Testing the independence between random vectors is a fundamental problem in statistics. Distance correlation, a recently popular dependence measure, is universally consistent for testing independence against all distributions with finite moments. However, when data are subject to selection bias or collected from multiple sources or schemes, spurious dependence may arise. This creates a need for methods that can effectively utilize data from different sources and correct these biases. In this paper, we study the estimation of distance covariance and distance correlation under multiple biased sampling models, which provide a natural framework for addressing these issues. Theoretical properties, including the strong consistency and asymptotic null distributions of the distance covariance and correlation estimators, and the rate at which the test statistic diverges under sequences of alternatives approaching the null, are established. A weighted permutation procedure is proposed to determine the critical value of the independence test. Simulation studies demonstrate that our approach improves both the estimation of distance correlation and the power of the test.

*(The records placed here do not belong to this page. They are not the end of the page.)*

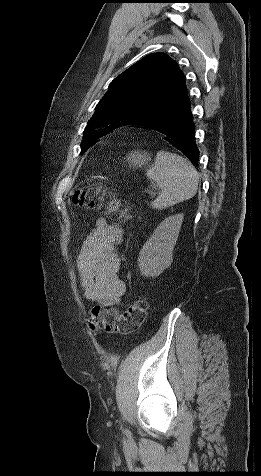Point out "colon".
Segmentation results:
<instances>
[{"mask_svg":"<svg viewBox=\"0 0 261 476\" xmlns=\"http://www.w3.org/2000/svg\"><path fill=\"white\" fill-rule=\"evenodd\" d=\"M72 201L79 207L103 212L112 219L119 221L130 219L127 209L113 192L100 184H92L76 190ZM146 315L147 303L142 299L130 302L123 313L113 308L95 305L88 313L89 329L93 334L100 332L129 334L139 328Z\"/></svg>","mask_w":261,"mask_h":476,"instance_id":"obj_1","label":"colon"}]
</instances>
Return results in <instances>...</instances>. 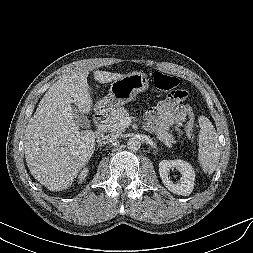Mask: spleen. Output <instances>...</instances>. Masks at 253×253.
Returning <instances> with one entry per match:
<instances>
[{
    "label": "spleen",
    "mask_w": 253,
    "mask_h": 253,
    "mask_svg": "<svg viewBox=\"0 0 253 253\" xmlns=\"http://www.w3.org/2000/svg\"><path fill=\"white\" fill-rule=\"evenodd\" d=\"M199 148L198 163L206 174H212L220 159V144L218 135L210 120L199 116Z\"/></svg>",
    "instance_id": "spleen-1"
}]
</instances>
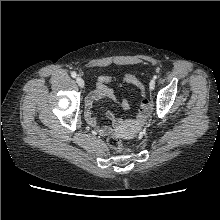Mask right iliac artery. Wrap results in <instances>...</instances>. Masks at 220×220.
Instances as JSON below:
<instances>
[{"mask_svg": "<svg viewBox=\"0 0 220 220\" xmlns=\"http://www.w3.org/2000/svg\"><path fill=\"white\" fill-rule=\"evenodd\" d=\"M71 76L75 78L77 76L76 72H71Z\"/></svg>", "mask_w": 220, "mask_h": 220, "instance_id": "right-iliac-artery-1", "label": "right iliac artery"}]
</instances>
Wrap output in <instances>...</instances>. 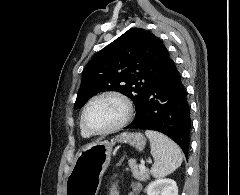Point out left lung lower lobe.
<instances>
[{"label":"left lung lower lobe","mask_w":240,"mask_h":195,"mask_svg":"<svg viewBox=\"0 0 240 195\" xmlns=\"http://www.w3.org/2000/svg\"><path fill=\"white\" fill-rule=\"evenodd\" d=\"M125 128L159 131L173 139L188 154L191 129L187 92L175 63L170 59L164 76L148 91L133 122Z\"/></svg>","instance_id":"0a47b994"}]
</instances>
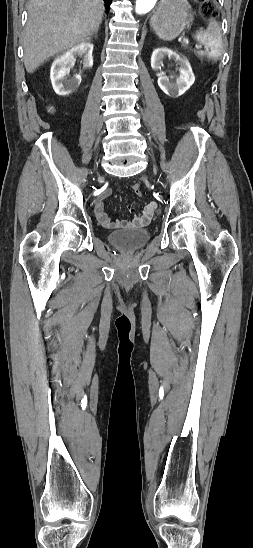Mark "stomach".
I'll return each mask as SVG.
<instances>
[{"instance_id":"0dacf381","label":"stomach","mask_w":253,"mask_h":548,"mask_svg":"<svg viewBox=\"0 0 253 548\" xmlns=\"http://www.w3.org/2000/svg\"><path fill=\"white\" fill-rule=\"evenodd\" d=\"M187 0H162L150 20L156 35L165 41L176 38L192 22Z\"/></svg>"}]
</instances>
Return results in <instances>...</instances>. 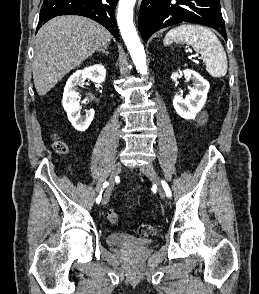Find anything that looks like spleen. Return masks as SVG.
Returning a JSON list of instances; mask_svg holds the SVG:
<instances>
[{
    "instance_id": "1",
    "label": "spleen",
    "mask_w": 259,
    "mask_h": 294,
    "mask_svg": "<svg viewBox=\"0 0 259 294\" xmlns=\"http://www.w3.org/2000/svg\"><path fill=\"white\" fill-rule=\"evenodd\" d=\"M164 45L186 43L202 55L207 72L215 78L226 75L228 68L227 56L216 35L208 28L184 24L171 29L164 38Z\"/></svg>"
}]
</instances>
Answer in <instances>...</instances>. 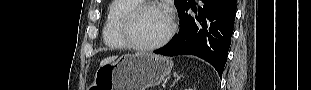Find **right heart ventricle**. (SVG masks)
I'll return each instance as SVG.
<instances>
[{"mask_svg": "<svg viewBox=\"0 0 311 90\" xmlns=\"http://www.w3.org/2000/svg\"><path fill=\"white\" fill-rule=\"evenodd\" d=\"M139 0H115L109 5L103 26V40L110 49H125L127 45L120 34L123 17L133 7L141 4Z\"/></svg>", "mask_w": 311, "mask_h": 90, "instance_id": "1", "label": "right heart ventricle"}]
</instances>
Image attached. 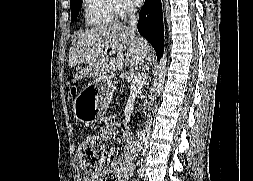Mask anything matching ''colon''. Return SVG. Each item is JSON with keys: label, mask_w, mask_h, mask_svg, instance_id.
Returning <instances> with one entry per match:
<instances>
[{"label": "colon", "mask_w": 253, "mask_h": 181, "mask_svg": "<svg viewBox=\"0 0 253 181\" xmlns=\"http://www.w3.org/2000/svg\"><path fill=\"white\" fill-rule=\"evenodd\" d=\"M105 146L96 136L85 137L79 146L81 167L88 173H94L100 169L105 161Z\"/></svg>", "instance_id": "1"}]
</instances>
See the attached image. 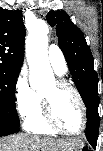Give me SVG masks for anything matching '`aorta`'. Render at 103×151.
<instances>
[{
	"label": "aorta",
	"mask_w": 103,
	"mask_h": 151,
	"mask_svg": "<svg viewBox=\"0 0 103 151\" xmlns=\"http://www.w3.org/2000/svg\"><path fill=\"white\" fill-rule=\"evenodd\" d=\"M49 28L45 21L36 20L29 28L26 38V57L31 76L42 79L44 74L51 75L48 62L47 44Z\"/></svg>",
	"instance_id": "762f6f07"
}]
</instances>
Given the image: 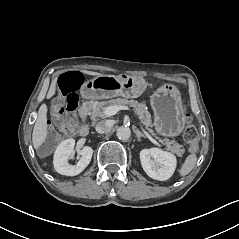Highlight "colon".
Here are the masks:
<instances>
[{
	"label": "colon",
	"instance_id": "colon-1",
	"mask_svg": "<svg viewBox=\"0 0 239 239\" xmlns=\"http://www.w3.org/2000/svg\"><path fill=\"white\" fill-rule=\"evenodd\" d=\"M82 82V76L75 72L66 73L59 79L57 89L60 100L53 107L54 120L49 127L53 136L57 137L59 132L64 135L75 133L79 107L77 90ZM185 122L184 139L188 145V150L195 152L198 148V131L192 124V118L189 114L185 115Z\"/></svg>",
	"mask_w": 239,
	"mask_h": 239
}]
</instances>
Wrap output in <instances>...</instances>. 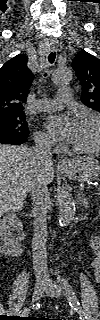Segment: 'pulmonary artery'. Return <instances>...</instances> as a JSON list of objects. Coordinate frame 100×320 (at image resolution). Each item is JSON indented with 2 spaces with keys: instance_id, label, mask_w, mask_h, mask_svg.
I'll list each match as a JSON object with an SVG mask.
<instances>
[{
  "instance_id": "e3ab8cb5",
  "label": "pulmonary artery",
  "mask_w": 100,
  "mask_h": 320,
  "mask_svg": "<svg viewBox=\"0 0 100 320\" xmlns=\"http://www.w3.org/2000/svg\"><path fill=\"white\" fill-rule=\"evenodd\" d=\"M58 100L41 99L36 103V109L39 111H53L59 109L62 103H71L72 95L69 87H61L58 91Z\"/></svg>"
}]
</instances>
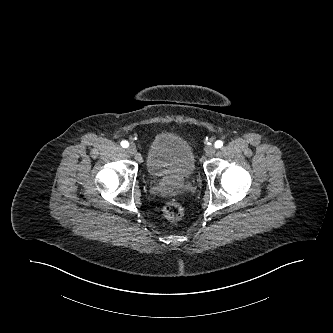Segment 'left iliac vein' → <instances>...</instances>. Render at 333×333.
I'll use <instances>...</instances> for the list:
<instances>
[{
	"mask_svg": "<svg viewBox=\"0 0 333 333\" xmlns=\"http://www.w3.org/2000/svg\"><path fill=\"white\" fill-rule=\"evenodd\" d=\"M215 152H216V149H215V147H214L213 145H209V146H207L206 149H205V154H206V156H208V157H212V156H214V155H215Z\"/></svg>",
	"mask_w": 333,
	"mask_h": 333,
	"instance_id": "4c4485c4",
	"label": "left iliac vein"
}]
</instances>
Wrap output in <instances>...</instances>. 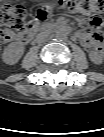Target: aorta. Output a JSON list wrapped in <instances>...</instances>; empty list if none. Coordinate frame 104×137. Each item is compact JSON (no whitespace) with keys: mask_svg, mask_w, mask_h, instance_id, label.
<instances>
[{"mask_svg":"<svg viewBox=\"0 0 104 137\" xmlns=\"http://www.w3.org/2000/svg\"><path fill=\"white\" fill-rule=\"evenodd\" d=\"M66 35H67L66 32H64L63 30H59L56 32L55 37L57 39H64Z\"/></svg>","mask_w":104,"mask_h":137,"instance_id":"1","label":"aorta"}]
</instances>
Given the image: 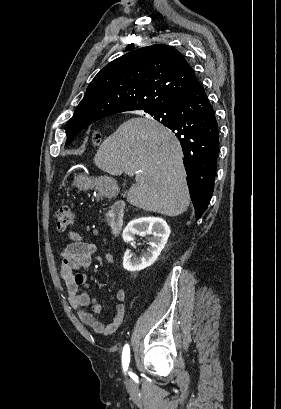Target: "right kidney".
<instances>
[{"label":"right kidney","instance_id":"ca27d5eb","mask_svg":"<svg viewBox=\"0 0 281 409\" xmlns=\"http://www.w3.org/2000/svg\"><path fill=\"white\" fill-rule=\"evenodd\" d=\"M170 233V227L160 217H138V219H132L122 233L125 243L134 245L135 235H140V237L153 235V237H151L150 243H148L150 247L147 249V253H143L141 257H136L129 249L125 251L123 257L124 269L135 273V271H143L146 267L153 265L162 249H164Z\"/></svg>","mask_w":281,"mask_h":409}]
</instances>
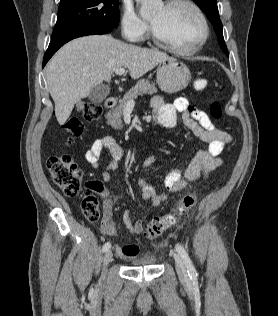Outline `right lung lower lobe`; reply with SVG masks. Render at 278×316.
<instances>
[{"label":"right lung lower lobe","mask_w":278,"mask_h":316,"mask_svg":"<svg viewBox=\"0 0 278 316\" xmlns=\"http://www.w3.org/2000/svg\"><path fill=\"white\" fill-rule=\"evenodd\" d=\"M114 27H93V28H86V29H81L77 30L71 33H68L66 35H63L59 38L52 39L49 47L44 55L43 59V67L45 64L48 62V60L52 57V55L65 43L68 41L81 37V36H86V35H100V34H106L112 31Z\"/></svg>","instance_id":"1"}]
</instances>
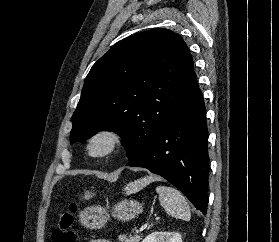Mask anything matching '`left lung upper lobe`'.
Instances as JSON below:
<instances>
[{
  "label": "left lung upper lobe",
  "mask_w": 279,
  "mask_h": 242,
  "mask_svg": "<svg viewBox=\"0 0 279 242\" xmlns=\"http://www.w3.org/2000/svg\"><path fill=\"white\" fill-rule=\"evenodd\" d=\"M193 67L187 45L171 30L152 29L119 41L85 79L70 142L109 130L123 138L128 160L141 155L183 101Z\"/></svg>",
  "instance_id": "left-lung-upper-lobe-1"
}]
</instances>
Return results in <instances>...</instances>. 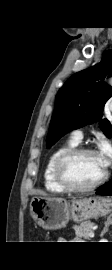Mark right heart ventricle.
<instances>
[{"label": "right heart ventricle", "instance_id": "obj_1", "mask_svg": "<svg viewBox=\"0 0 112 270\" xmlns=\"http://www.w3.org/2000/svg\"><path fill=\"white\" fill-rule=\"evenodd\" d=\"M77 144L78 143L73 139H69L67 142H65L64 144L60 145L55 150H53V152L50 154L43 171L44 186L49 192L55 194H63L66 192V190L63 189L55 179L54 176L55 162L62 153L76 147Z\"/></svg>", "mask_w": 112, "mask_h": 270}]
</instances>
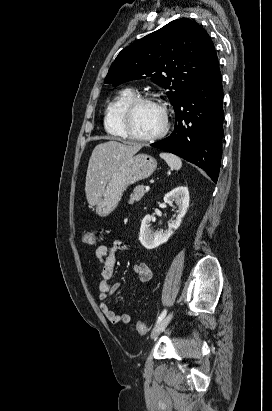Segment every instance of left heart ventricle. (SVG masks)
<instances>
[{
  "label": "left heart ventricle",
  "mask_w": 272,
  "mask_h": 411,
  "mask_svg": "<svg viewBox=\"0 0 272 411\" xmlns=\"http://www.w3.org/2000/svg\"><path fill=\"white\" fill-rule=\"evenodd\" d=\"M162 124V111L156 104L142 103L134 109L131 127L137 135H153L161 129Z\"/></svg>",
  "instance_id": "left-heart-ventricle-1"
}]
</instances>
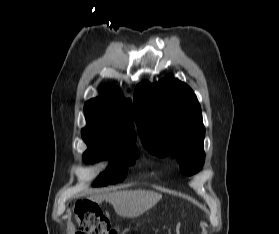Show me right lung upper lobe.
<instances>
[{
	"label": "right lung upper lobe",
	"instance_id": "obj_1",
	"mask_svg": "<svg viewBox=\"0 0 279 234\" xmlns=\"http://www.w3.org/2000/svg\"><path fill=\"white\" fill-rule=\"evenodd\" d=\"M87 126L82 135L106 143H134L132 102L111 85L103 88L101 96L85 103Z\"/></svg>",
	"mask_w": 279,
	"mask_h": 234
}]
</instances>
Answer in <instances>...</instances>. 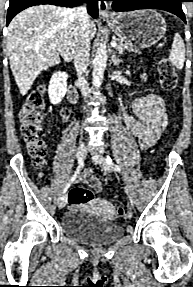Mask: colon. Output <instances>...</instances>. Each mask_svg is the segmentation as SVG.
<instances>
[{"label": "colon", "mask_w": 193, "mask_h": 287, "mask_svg": "<svg viewBox=\"0 0 193 287\" xmlns=\"http://www.w3.org/2000/svg\"><path fill=\"white\" fill-rule=\"evenodd\" d=\"M158 73L162 89L166 92H173L176 89L178 77L169 59L162 58L159 61ZM44 92V86L40 85L28 96L19 113L20 131L28 145L33 164L37 167L44 165L46 155V145L40 138L42 134L41 114L46 107ZM92 199L93 193L82 187H74L69 192V202L74 206L90 202ZM126 215L124 207H116V217L125 218Z\"/></svg>", "instance_id": "1"}]
</instances>
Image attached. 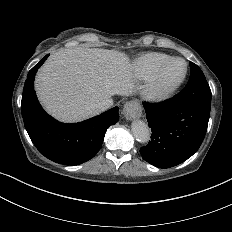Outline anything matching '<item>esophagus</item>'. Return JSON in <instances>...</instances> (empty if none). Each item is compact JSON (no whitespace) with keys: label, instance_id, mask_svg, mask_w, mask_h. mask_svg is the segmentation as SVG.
I'll use <instances>...</instances> for the list:
<instances>
[{"label":"esophagus","instance_id":"obj_1","mask_svg":"<svg viewBox=\"0 0 232 232\" xmlns=\"http://www.w3.org/2000/svg\"><path fill=\"white\" fill-rule=\"evenodd\" d=\"M123 114L127 120L140 118L142 115V106L138 100H131L123 107Z\"/></svg>","mask_w":232,"mask_h":232}]
</instances>
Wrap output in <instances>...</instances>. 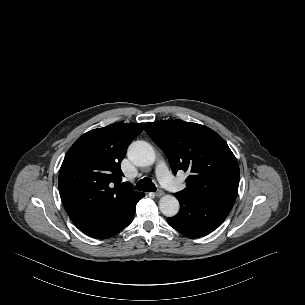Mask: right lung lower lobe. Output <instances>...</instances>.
I'll list each match as a JSON object with an SVG mask.
<instances>
[{"label": "right lung lower lobe", "instance_id": "1", "mask_svg": "<svg viewBox=\"0 0 305 305\" xmlns=\"http://www.w3.org/2000/svg\"><path fill=\"white\" fill-rule=\"evenodd\" d=\"M144 197L140 193L130 204L111 217L90 225L78 227L83 233L94 238H107L127 227L133 220L136 203Z\"/></svg>", "mask_w": 305, "mask_h": 305}]
</instances>
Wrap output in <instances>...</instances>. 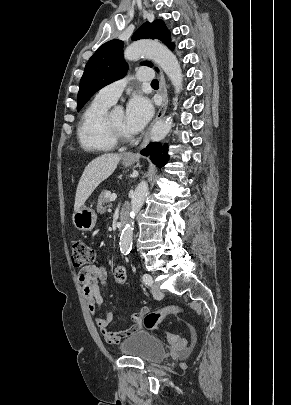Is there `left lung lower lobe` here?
I'll return each instance as SVG.
<instances>
[{
    "label": "left lung lower lobe",
    "instance_id": "obj_1",
    "mask_svg": "<svg viewBox=\"0 0 291 405\" xmlns=\"http://www.w3.org/2000/svg\"><path fill=\"white\" fill-rule=\"evenodd\" d=\"M174 49V45L170 48ZM168 146L162 145L158 142L150 143L145 149L141 150V154L144 156H149L153 163L157 166L162 167L168 162L169 156L167 154Z\"/></svg>",
    "mask_w": 291,
    "mask_h": 405
}]
</instances>
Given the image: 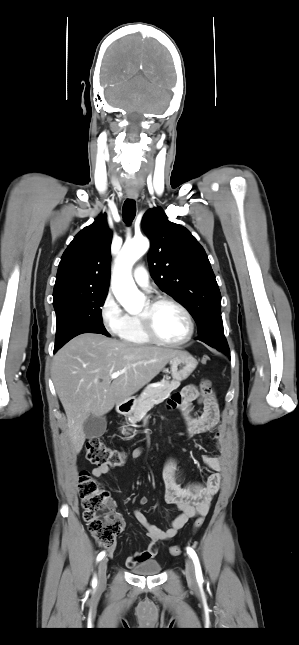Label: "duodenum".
<instances>
[{
    "label": "duodenum",
    "instance_id": "obj_1",
    "mask_svg": "<svg viewBox=\"0 0 299 645\" xmlns=\"http://www.w3.org/2000/svg\"><path fill=\"white\" fill-rule=\"evenodd\" d=\"M117 410L119 413H126L129 410L128 403H121L118 405Z\"/></svg>",
    "mask_w": 299,
    "mask_h": 645
}]
</instances>
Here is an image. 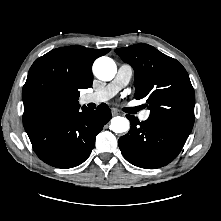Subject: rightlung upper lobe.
Here are the masks:
<instances>
[{
	"label": "right lung upper lobe",
	"mask_w": 221,
	"mask_h": 221,
	"mask_svg": "<svg viewBox=\"0 0 221 221\" xmlns=\"http://www.w3.org/2000/svg\"><path fill=\"white\" fill-rule=\"evenodd\" d=\"M110 48L68 46L54 49L31 66L22 91L23 125L79 105V91L93 83L92 64Z\"/></svg>",
	"instance_id": "1"
}]
</instances>
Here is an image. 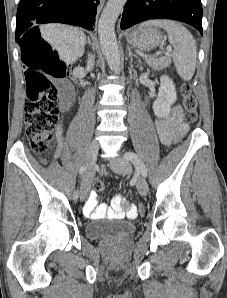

翻译：检验随机向量之间的独立性是统计学中的一个基本问题。距离相关性作为一种近期流行的依赖度量，对于检验具有有限矩的所有分布之间的独立性具有普适一致性。然而，当数据受到选择偏差影响或从多个来源或方案收集时，可能会产生虚假依赖关系。这就需要能够有效利用来自不同来源的数据并校正这些偏差的方法。本文研究了多偏差抽样模型下距离协方差与距离相关性的估计问题，该模型为解决这些问题提供了一个自然的框架。我们建立了距离协方差与相关性估计量的理论性质，包括其强一致性及渐近零分布，以及检验统计量在趋近于零假设的备择假设序列下的发散速率。提出了一种加权置换程序来确定独立性检验的临界值。模拟研究表明，我们的方法同时改进了距离相关性的估计和检验的功效。